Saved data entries
↓↓↓

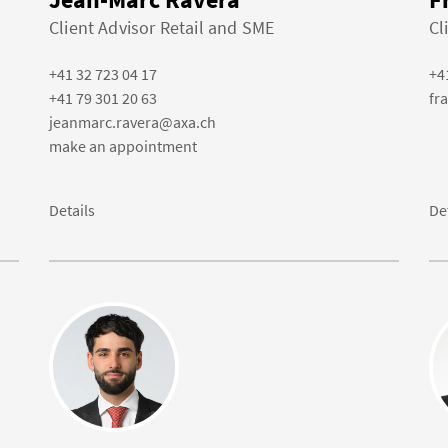
Client Advisor Retail and SME
Cl
+41 32 723 04 17
+4
+41 79 301 20 63
fr
jeanmarc.ravera@axa.ch
make an appointment
Details
De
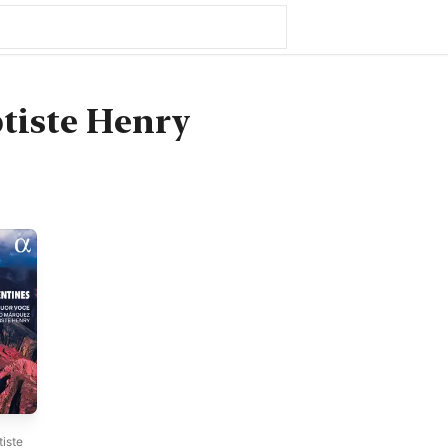
tiste Henry
iste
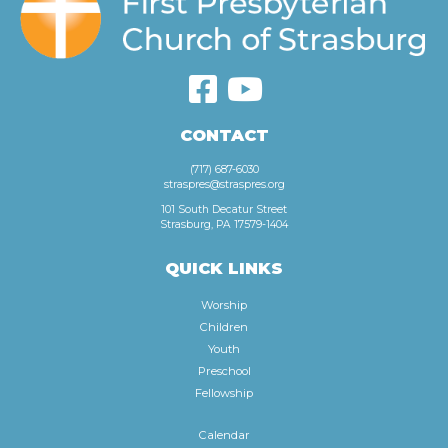
CONTACT
(717) 687-6030
straspres@straspres.org
101 South Decatur Street
Strasburg, PA 17579-1404
QUICK LINKS
Worship
Children
Youth
Preschool
Fellowship
Calendar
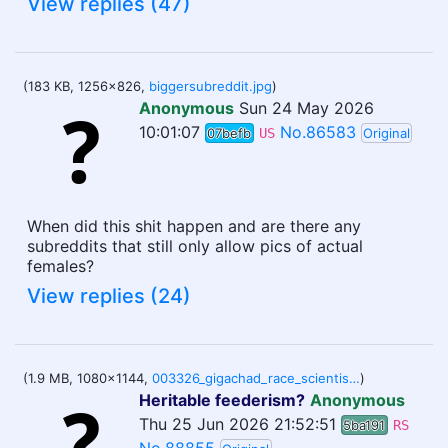
View replies (47)
(183 KB, 1256x826,
biggersubreddit.jpg
)
Anonymous
Sun 24 May 2026
10:01:07
No.86583
07befb
US
Original
When did this shit happen and are there any
subreddits that still only allow pics of actual
females?
View replies (24)
(1.9 MB, 1080x1144,
003326_gigachad_race_scientist_right_wing_media_megumin_von_braun_avatar.jpg
)
Heritable feederism?
Anonymous
Thu 25 Jun 2026 21:52:51
5ba191
RS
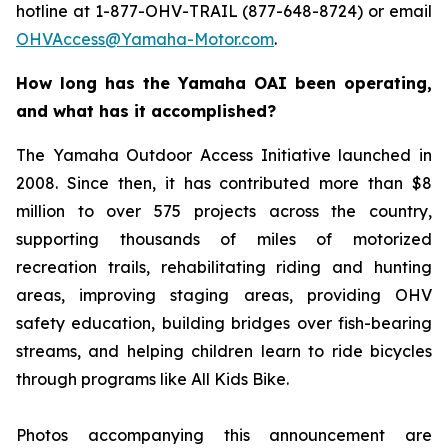
hotline at 1-877-OHV-TRAIL (877-648-8724) or email
OHVAccess@Yamaha-Motor.com
.
How long has the Yamaha OAI been operating,
and what has it accomplished?
The Yamaha Outdoor Access Initiative launched in
2008. Since then, it has contributed more than $8
million to over 575 projects across the country,
supporting thousands of miles of motorized
recreation trails, rehabilitating riding and hunting
areas, improving staging areas, providing OHV
safety education, building bridges over fish-bearing
streams, and helping children learn to ride bicycles
through programs like All Kids Bike.
Photos accompanying this announcement are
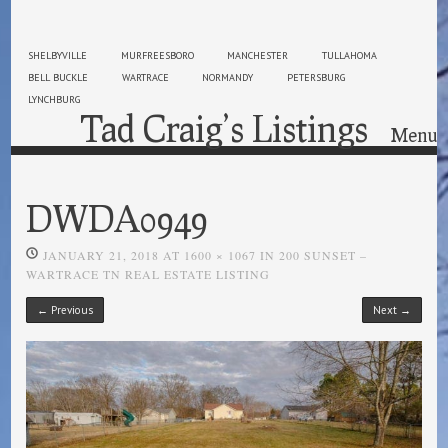
SHELBYVILLE
MURFREESBORO
MANCHESTER
TULLAHOMA
BELL BUCKLE
WARTRACE
NORMANDY
PETERSBURG
LYNCHBURG
Tad Craig’s Listings
Menu
Skip to content
DWDA0949
JANUARY 21, 2018
AT
1600 × 1067
IN
200 SUNSET –
WARTRACE TN REAL ESTATE LISTING
← Previous
Next →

↑↑↑

_Action item:_ Copy the data precisely. Skip every picture.

_Answer space:_
Client Advisor Retail and SME
Cl
+41 32 723 04 17
+4
+41 79 301 20 63
fr
jeanmarc.ravera@axa.ch
make an appointment
Details
De
tiste Henry
iste
CONTACT
(717) 687-6030
straspres@straspres.org
101 South Decatur Street
Strasburg, PA 17579-1404
QUICK LINKS
Worship
Children
Youth
Preschool
Fellowship
Calendar
View replies (47)
(183 KB, 1256x826,
biggersubreddit.jpg
)
Anonymous
Sun 24 May 2026
10:01:07
No.86583
07befb
US
Original
When did this shit happen and are there any
subreddits that still only allow pics of actual
females?
View replies (24)
(1.9 MB, 1080x1144,
003326_gigachad_race_scientist_right_wing_media_megumin_von_braun_avatar.jpg
)
Heritable feederism?
Anonymous
Thu 25 Jun 2026 21:52:51
5ba191
RS
hotline at 1-877-OHV-TRAIL (877-648-8724) or email
OHVAccess@Yamaha-Motor.com
.
How long has the Yamaha OAI been operating,
and what has it accomplished?
The Yamaha Outdoor Access Initiative launched in
2008. Since then, it has contributed more than $8
million to over 575 projects across the country,
supporting thousands of miles of motorized
recreation trails, rehabilitating riding and hunting
areas, improving staging areas, providing OHV
safety education, building bridges over fish-bearing
streams, and helping children learn to ride bicycles
through programs like All Kids Bike.
Photos accompanying this announcement are
SHELBYVILLE
MURFREESBORO
MANCHESTER
TULLAHOMA
BELL BUCKLE
WARTRACE
NORMANDY
PETERSBURG
LYNCHBURG
Tad Craig’s Listings
Menu
Skip to content
DWDA0949
JANUARY 21, 2018
AT
1600 × 1067
IN
200 SUNSET –
WARTRACE TN REAL ESTATE LISTING
← Previous
Next →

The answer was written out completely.